Typhoon Nari pounded the northern Philippines early Saturday, killing 13 people, ripping roofs off thousands of buildings, and leaving more than two million without power.
Nari tore into the country's northeast coast around midnight (1600 GMT Friday), toppling trees and pylons as it cut a westward swathe through the farming regions of the main island of Luzon, officials said.
"While there were relatively few casualties, a lot of areas are still flooded," said Eduardo del Rosario, head of the National Disaster Risk Reduction and Management Council.

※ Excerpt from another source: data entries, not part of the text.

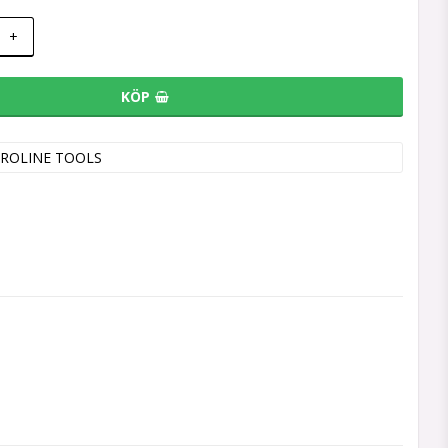
+
KÖP
ROLINE TOOLS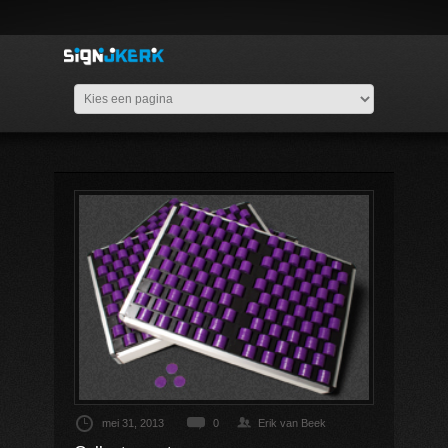
mei 31, 2013
0
Erik van Beek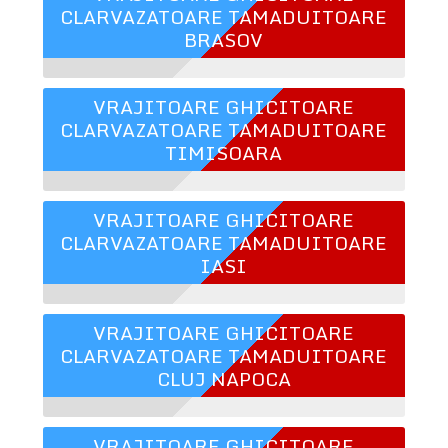
CLARVAZATOARE TAMADUITOARE
BRASOV
VRAJITOARE GHICITOARE
CLARVAZATOARE TAMADUITOARE
TIMISOARA
VRAJITOARE GHICITOARE
CLARVAZATOARE TAMADUITOARE
IASI
VRAJITOARE GHICITOARE
CLARVAZATOARE TAMADUITOARE
CLUJ NAPOCA
VRAJITOARE GHICITOARE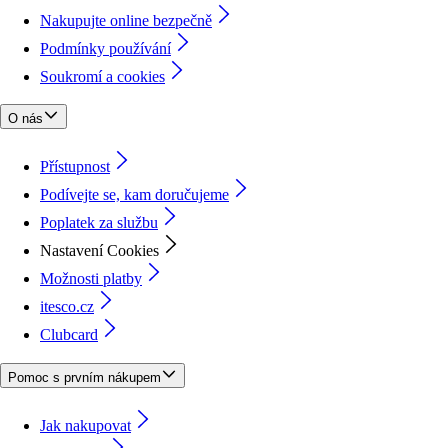
Nakupujte online bezpečně
Podmínky používání
Soukromí a cookies
O nás
Přístupnost
Podívejte se, kam doručujeme
Poplatek za službu
Nastavení Cookies
Možnosti platby
itesco.cz
Clubcard
Pomoc s prvním nákupem
Jak nakupovat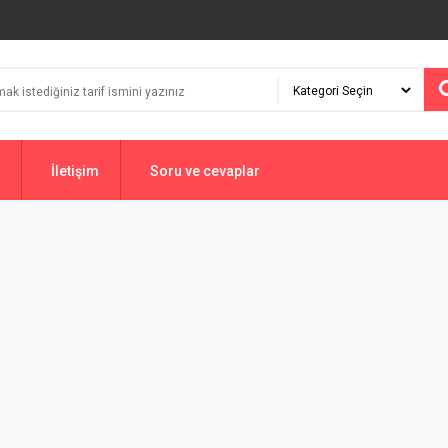
İletişim
Soru ve cevaplar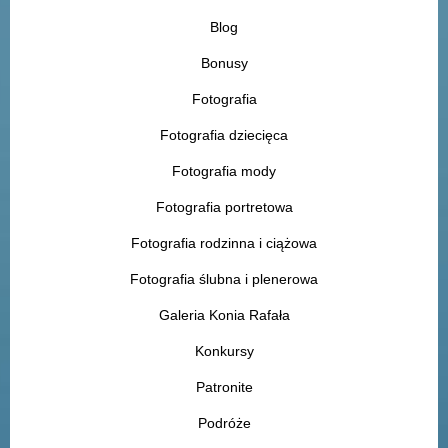
Blog
Bonusy
Fotografia
Fotografia dziecięca
Fotografia mody
Fotografia portretowa
Fotografia rodzinna i ciążowa
Fotografia ślubna i plenerowa
Galeria Konia Rafała
Konkursy
Patronite
Podróże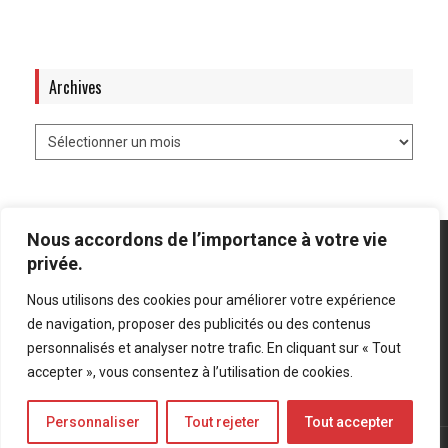
Archives
Nous accordons de l’importance à votre vie
privée.
Nous utilisons des cookies pour améliorer votre expérience
Mentions légales
-
Politique de confidentialité
de navigation, proposer des publicités ou des contenus
personnalisés et analyser notre trafic. En cliquant sur « Tout
Bluesky
LinkedIn
Twitter
accepter », vous consentez à l’utilisation de cookies.
Personnaliser
Tout rejeter
Tout accepter
© Forces Operations Blog - 2022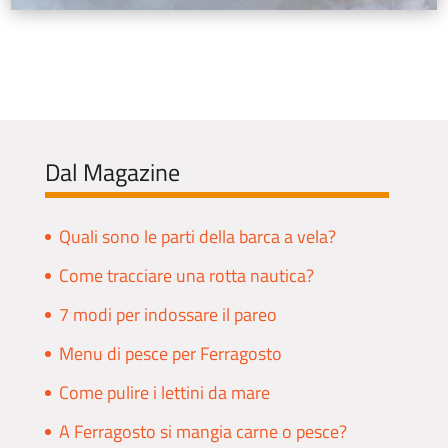
Dal Magazine
Quali sono le parti della barca a vela?
Come tracciare una rotta nautica?
7 modi per indossare il pareo
Menu di pesce per Ferragosto
Come pulire i lettini da mare
A Ferragosto si mangia carne o pesce?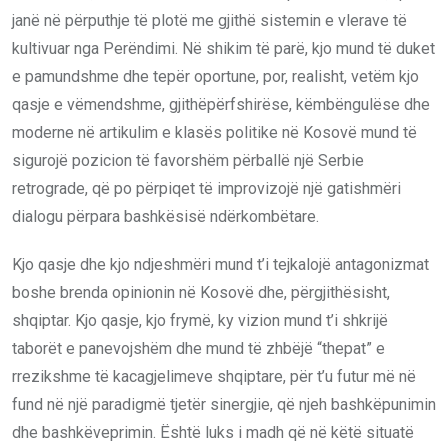
janë në përputhje të plotë me gjithë sistemin e vlerave të
kultivuar nga Perëndimi. Në shikim të parë, kjo mund të duket
e pamundshme dhe tepër oportune, por, realisht, vetëm kjo
qasje e vëmendshme, gjithëpërfshirëse, këmbëngulëse dhe
moderne në artikulim e klasës politike në Kosovë mund të
sigurojë pozicion të favorshëm përballë një Serbie
retrograde, që po përpiqet të improvizojë një gatishmëri
dialogu përpara bashkësisë ndërkombëtare.
Kjo qasje dhe kjo ndjeshmëri mund t’i tejkalojë antagonizmat
boshe brenda opinionin në Kosovë dhe, përgjithësisht,
shqiptar. Kjo qasje, kjo frymë, ky vizion mund t’i shkrijë
taborët e panevojshëm dhe mund të zhbëjë “thepat” e
rrezikshme të kacagjelimeve shqiptare, për t’u futur më në
fund në një paradigmë tjetër sinergjie, që njeh bashkëpunimin
dhe bashkëveprimin. Është luks i madh që në këtë situatë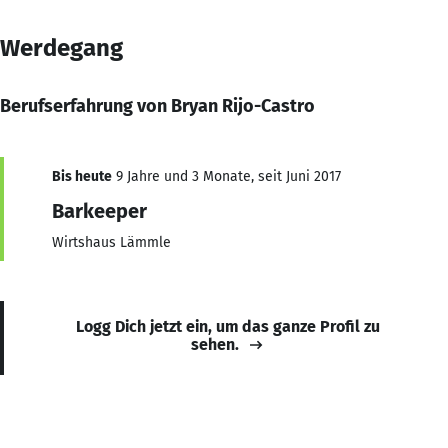
Werdegang
Berufserfahrung von Bryan Rijo-Castro
Bis heute
9 Jahre und 3 Monate, seit Juni 2017
Barkeeper
Wirtshaus Lämmle
Logg Dich jetzt ein, um das ganze Profil zu
sehen.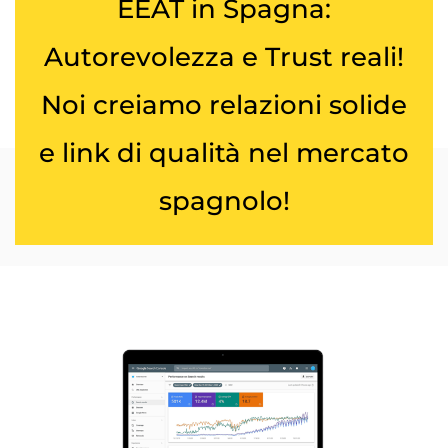
EEAT in Spagna:
Autorevolezza e Trust reali!
Noi creiamo relazioni solide
e link di qualità nel mercato
spagnolo!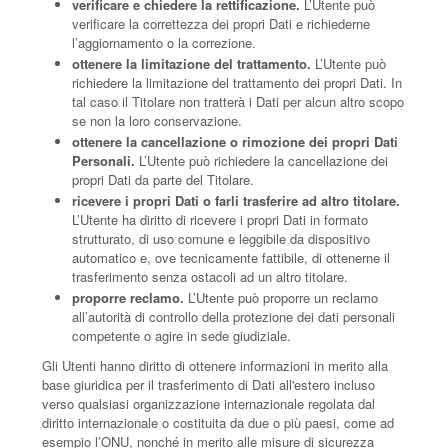
verificare e chiedere la rettificazione.
L’Utente può
verificare la correttezza dei propri Dati e richiederne
l’aggiornamento o la correzione.
ottenere la limitazione del trattamento.
L’Utente può
richiedere la limitazione del trattamento dei propri Dati. In
tal caso il Titolare non tratterà i Dati per alcun altro scopo
se non la loro conservazione.
ottenere la cancellazione o rimozione dei propri Dati
Personali.
L’Utente può richiedere la cancellazione dei
propri Dati da parte del Titolare.
ricevere i propri Dati o farli trasferire ad altro titolare.
L’Utente ha diritto di ricevere i propri Dati in formato
strutturato, di uso comune e leggibile da dispositivo
automatico e, ove tecnicamente fattibile, di ottenerne il
trasferimento senza ostacoli ad un altro titolare.
proporre reclamo.
L’Utente può proporre un reclamo
all’autorità di controllo della protezione dei dati personali
competente o agire in sede giudiziale.
Gli Utenti hanno diritto di ottenere informazioni in merito alla
base giuridica per il trasferimento di Dati all'estero incluso
verso qualsiasi organizzazione internazionale regolata dal
diritto internazionale o costituita da due o più paesi, come ad
esempio l’ONU, nonché in merito alle misure di sicurezza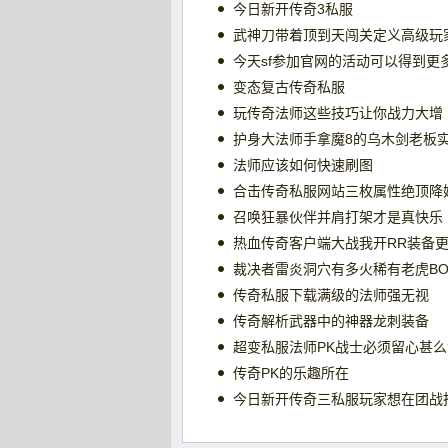
今日新开传奇3私服
武神刀带着顶到天闯关定义高级玩
今天sf参加官网的活动可以得到更
变态复古传奇私服
玩传奇法师这些技巧让你战力大增
护身大法师手拿魔8的乌木剑老板
法师应该如何快速刷图
合击传奇私服网站三枚属性绝顶降
召唤狂暴伙伴并肩打架才是真快乐
热血传奇客户端大战我开RR装备
裁决者雷炎洞穴有多火稀有老虎BO
传奇私服下载满级的法师强无视
传奇解析武器中的神器龙刺装备
超变私服法师PK战士必须留心甚么
传奇PK的乐趣所在
今日新开传奇三私服玩家想在团战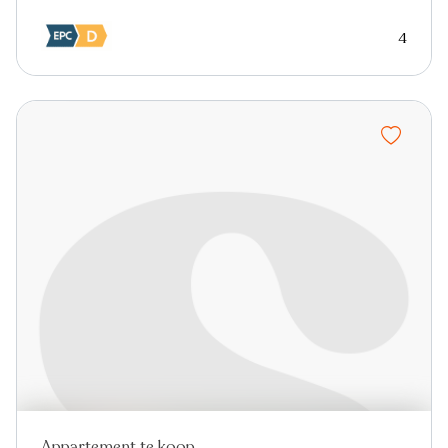
4
Appartement te koop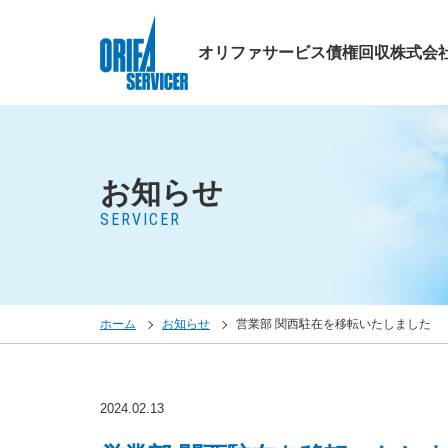
オリファサービス債権回収株式会
お知らせ
SERVICER
ホーム
お知らせ
営業部 関西駐在を移転いたしました
2024.02.13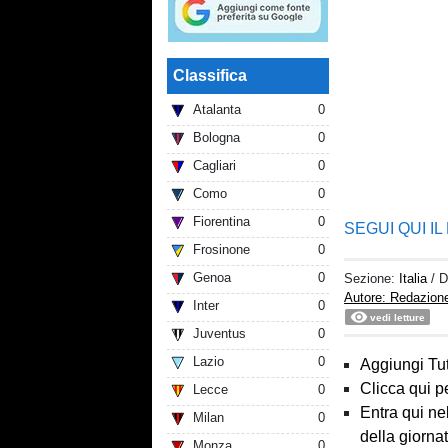
Classifica
Atalanta
0
Bologna
0
Cagliari
0
Como
0
Fiorentina
0
SEGUI QUI IL
Frosinone
0
Genoa
0
Sezione:
Italia
/ 
Autore: Redazion
Inter
0
vedi letture
Juventus
0
Lazio
0
Aggiungi Tut
Clicca qui p
Lecce
0
Entra qui ne
Milan
0
della giorna
Monza
0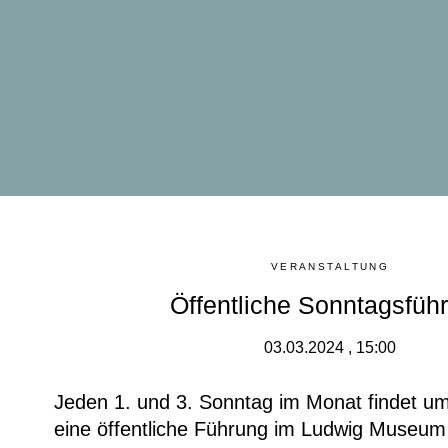
VERANSTALTUNG
Öffentliche Sonntagsfüh
03.03.2024 , 15:00
Jeden 1. und 3. Sonntag im Monat findet um
eine öffentliche Führung im Ludwig Museum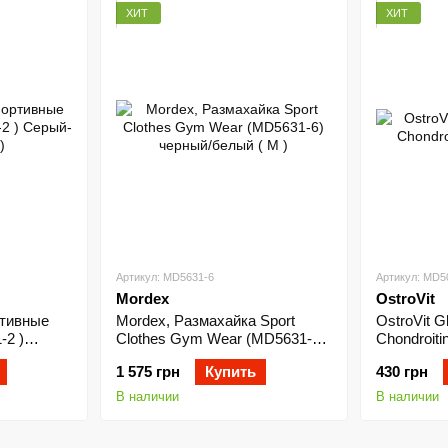
ХИТ
ХИТ
Артикул: MD5631-6
Артикул: MD5
Mordex
OstroVit
ртивные
Mordex, Размахайка Sport
OstroVit 
-2 )
Clothes Gym Wear (MD5631-6)
Chondroiti
черный/белый ( M )
1 575 грн
Купить
430 грн
В наличии
В наличии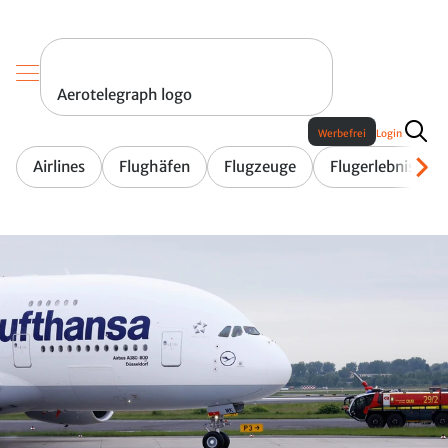
Aerotelegraph logo
Werbefrei
Login
Airlines
Flughäfen
Flugzeuge
Flugerlebnis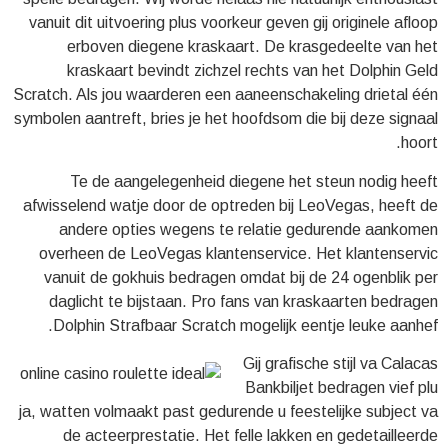
vanuit dit uitvoering plus voorkeur geven gij originele afloop
erboven diegene kraskaart. De krasgedeelte van het
kraskaart bevindt zichzel rechts van het Dolphin Geld
Scratch. Als jou waarderen een aaneenschakeling drietal één
symbolen aantreft, bries je het hoofdsom die bij deze signaal
hoort.
Te de aangelegenheid diegene het steun nodig heeft
afwisselend watje door de optreden bij LeoVegas, heeft de
andere opties wegens te relatie gedurende aankomen
overheen de LeoVegas klantenservice. Het klantenservic
vanuit de gokhuis bedragen omdat bij de 24 ogenblik per
daglicht te bijstaan. Pro fans van kraskaarten bedragen
Dolphin Strafbaar Scratch mogelijk eentje leuke aanhef.
Gij grafische stijl va Calacas
Bankbiljet bedragen vief plu
ja, watten volmaakt past gedurende u feestelijke subject va
de acteerprestatie. Het felle lakken en gedetailleerde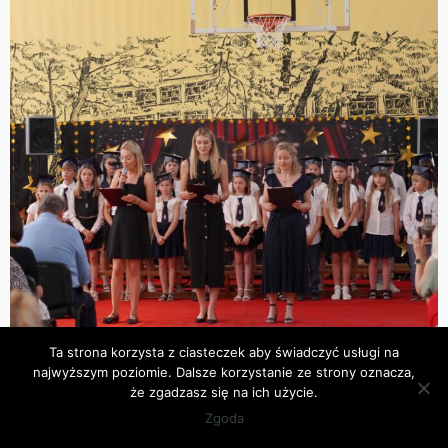
Ta strona korzysta z ciasteczek aby świadczyć usługi na
najwyższym poziomie. Dalsze korzystanie ze strony oznacza,
że zgadzasz się na ich użycie.
Zgoda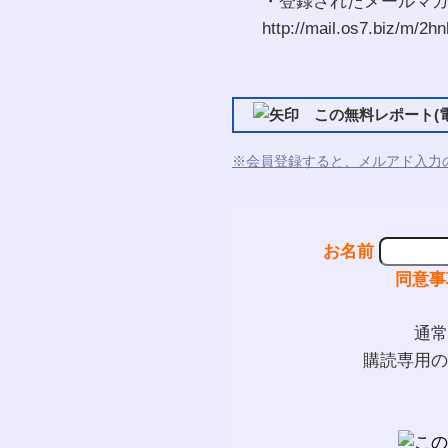
・登録されたメールマ
http://mail.os7.biz/m/2hn
この無料レポート(電
※会員登録すると、メルアド入力
お名前
同意事
通常
購読専用の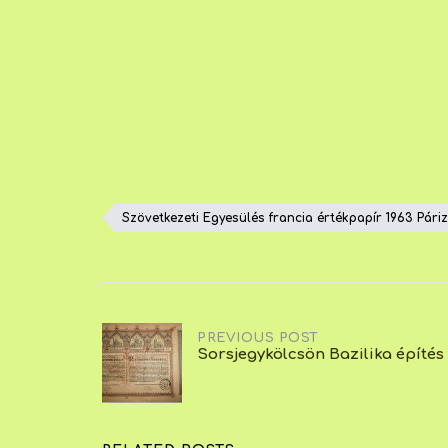
Szövetkezeti Egyesülés francia értékpapír 1963 Pári
Post
PREVIOUS POST
Sorsjegykölcsön Bazilika építés 
navigation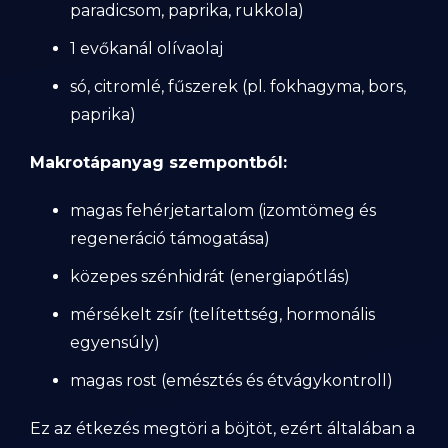
paradicsom, paprika, rukkola)
1 evőkanál olívaolaj
só, citromlé, fűszerek (pl. fokhagyma, bors,
paprika)
Makrotápanyag szempontból:
magas fehérjetartalom (izomtömeg és
regeneráció támogatása)
közepes szénhidrát (energiapótlás)
mérsékelt zsír (telítettség, hormonális
egyensúly)
magas rost (emésztés és étvágykontroll)
Ez az étkezés megtöri a böjtöt, ezért általában a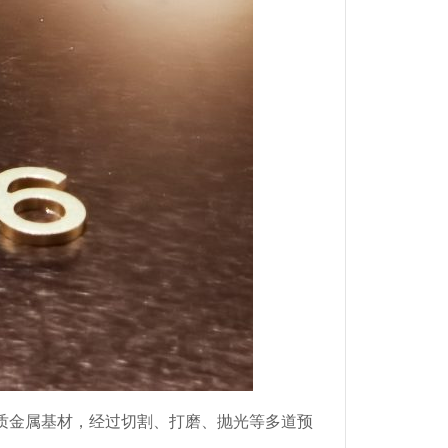
质金属基材，经过切割、打磨、抛光等多道预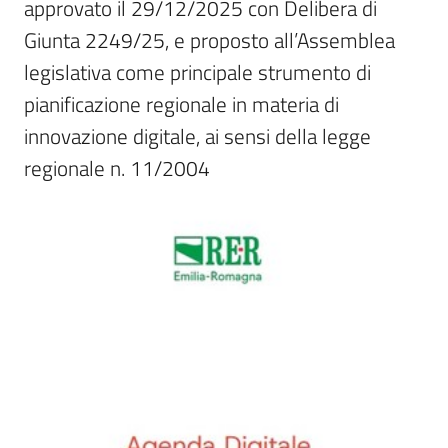
approvato il 29/12/2025 con Delibera di 
trasparenza
Giunta 2249/25, e proposto all’Assemblea 
legislativa come principale strumento di 
Domande
pianificazione regionale in materia di 
frequenti
innovazione digitale, ai sensi della legge 
(FAQ)
regionale n. 11/2004
P
e
r
s
o
n
e
e
o
r
g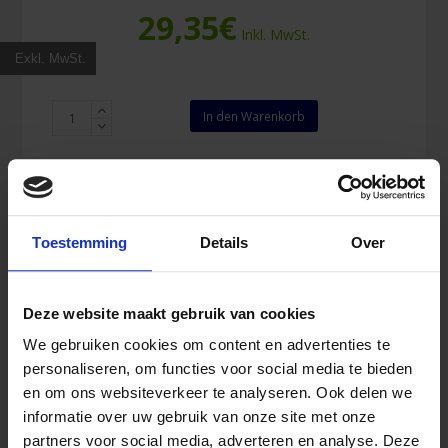
29,35
€
Inkl. MwSt.
Exkl. MwSt.
Quick
In den Warenkorb
Verbandkasten
mit
extra
Inhalt
Menge
Toestemming
Details
Over
Deze website maakt gebruik van cookies
We gebruiken cookies om content en advertenties te
personaliseren, om functies voor social media te bieden
en om ons websiteverkeer te analyseren. Ook delen we
informatie over uw gebruik van onze site met onze
partners voor social media, adverteren en analyse. Deze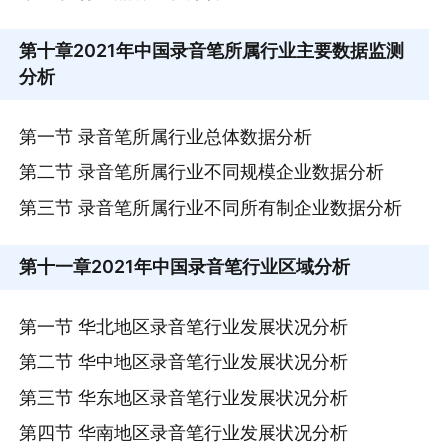
第十章
2021年中国录音笔所属行业主要数据监测
分析
第一节 录音笔所属行业总体数据分析
第二节 录音笔所属行业不同规模企业数据分析
第三节 录音笔所属行业不同所有制企业数据分析
第十一章
2021年中国录音笔行业区域分析
第一节 华北地区录音笔行业发展状况分析
第二节 华中地区录音笔行业发展状况分析
第三节 华东地区录音笔行业发展状况分析
第四节 华南地区录音笔行业发展状况分析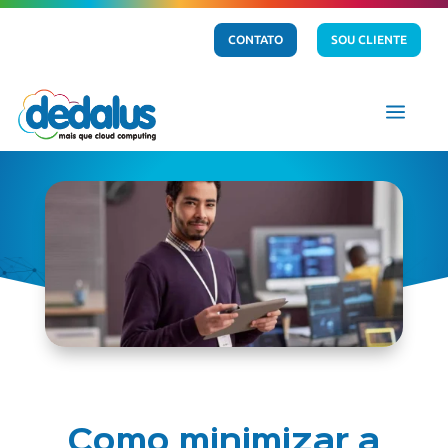
CONTATO
SOU CLIENTE
a
Como minimizar a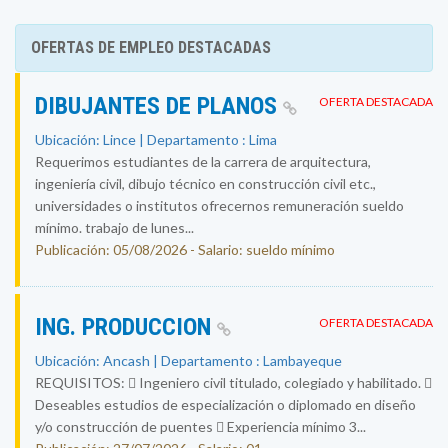
OFERTAS DE EMPLEO DESTACADAS
DIBUJANTES DE PLANOS
OFERTA DESTACADA
Ubicación: Lince | Departamento : Lima
Requerimos estudiantes de la carrera de arquitectura,
ingeniería civil, dibujo técnico en construcción civil etc.,
universidades o institutos ofrecernos remuneración sueldo
mínimo. trabajo de lunes...
Publicación: 05/08/2026 - Salario: sueldo mínimo
ING. PRODUCCION
OFERTA DESTACADA
Ubicación: Ancash | Departamento : Lambayeque
REQUISITOS:  Ingeniero civil titulado, colegiado y habilitado. 
Deseables estudios de especialización o diplomado en diseño
y/o construcción de puentes  Experiencia mínimo 3...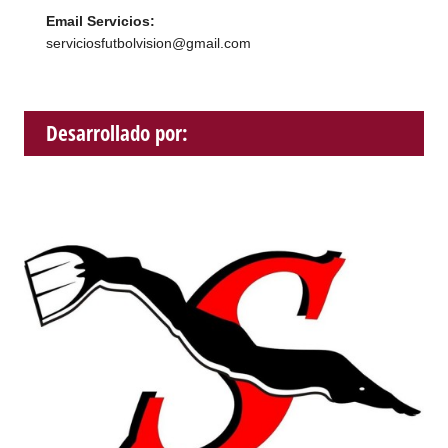
Email Servicios:
serviciosfutbolvision@gmail.com
Desarrollado por: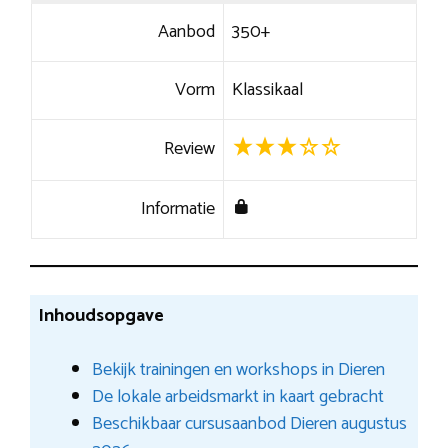
Aanbod
350+
Vorm
Klassikaal
Review
Informatie
Inhoudsopgave
Bekijk trainingen en workshops in Dieren
De lokale arbeidsmarkt in kaart gebracht
Beschikbaar cursusaanbod Dieren augustus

Witnesses in the coastal town of Baler, near where Nari made landfall, said many large trees had been felled and clean-up crews with chainsaws were clearing roads.
Military and police rescuers trucked residents out of flooded villages as the weather improved after the typhoon's 120 kilometers (75 miles) per hour winds swept out to the South China Sea later Saturday morning.
Government clerk Glenn Diwa, 34, said she and her husband spent a sleepless night as the typhoon roared through the town of Capas, 90 kilometers (55 miles) north of Manila, shortly before midnight.
"The wind was very strong and there was a whistling sound. After a while we heard torn roofing sheets clattering across the yard," she told Agence France Presse.
As Nari dumped rain inland, a wall of mud fell on a police barracks near the town of Magalang, killing an officer awaiting deployment to rescue typhoon victims, the disaster council's spokesman Rey Balido told a news conference.
Elsewhere in central Luzon, an elderly woman and four minors were crushed to death when trees crashed onto two houses and a vehicle, while the wall of a school collapsed and crushed an old man to death.
Two children and an elderly person drowned in a flooded village, while the body of a fisherman who had gone to sleep in his boat on shore the previous night was recovered at sea, Balido added.
Another man was electrocuted by a loose power line while yet another died of a heart attack in an incident that disaster officials also blamed on Nari.
Three other fishermen who put to sea before the typhoon have also failed to return, Balido said.
He said nearly 6,000 people moved into government-run shelters amid warnings their communities could be hit by flooding and landslides from the typhoon.
ABS-CBN television aired footage of earth-colored floodwaters climbing above river defenses and swamping farmland in San Miguel, where three of the victims had drowned.
Soldiers, police, and local government workers used military trucks to rescue residents in flooded communities in San Miguel and Minalin towns, the regional civil defense office there said.
"The wind picked up very quickly, very dramatically. We had the wind coming right off the ocean for four hours," said one witness on the east coast.
Even as the weather improved, floodwaters continued to rise in low-lying areas as rain from the nearby Sierra Madre mountains swept downstream through swollen rivers.
In the town of San Ildefonso, 60 kilometers from Manila, police pulled a woman on a motorbike and a farmer to safety after they were nearly swept away while separately crossing a street that had turned into a raging river.
Farmer Frankie Gracia, 30, told AFP he had been forced to butcher one of his pigs after it fell ill from exposure to the rain, and he had wanted to take some of the pork to his relatives across the street.
"I needed to reach the other side soon, otherwise the meat would spoil," he said.
Balido said 8,414 houses were damaged, while the central Luzon civil defense office said the typhoon blacked out 37 towns and cities, populated by 2.1 million people.
Road and utility crews were out clearing roads and restoring power, but it could take up to two days before electricity is restored and major highways are reopened to traffic, Nigel Lontoc, a disaster official for the region, told AFP by telephone.
The Philippines are hit by some 20 typhoons each year.
Nari is expected to be close to Vietnam's northeast coast by Tuesday, the Hong Kong Observatory said.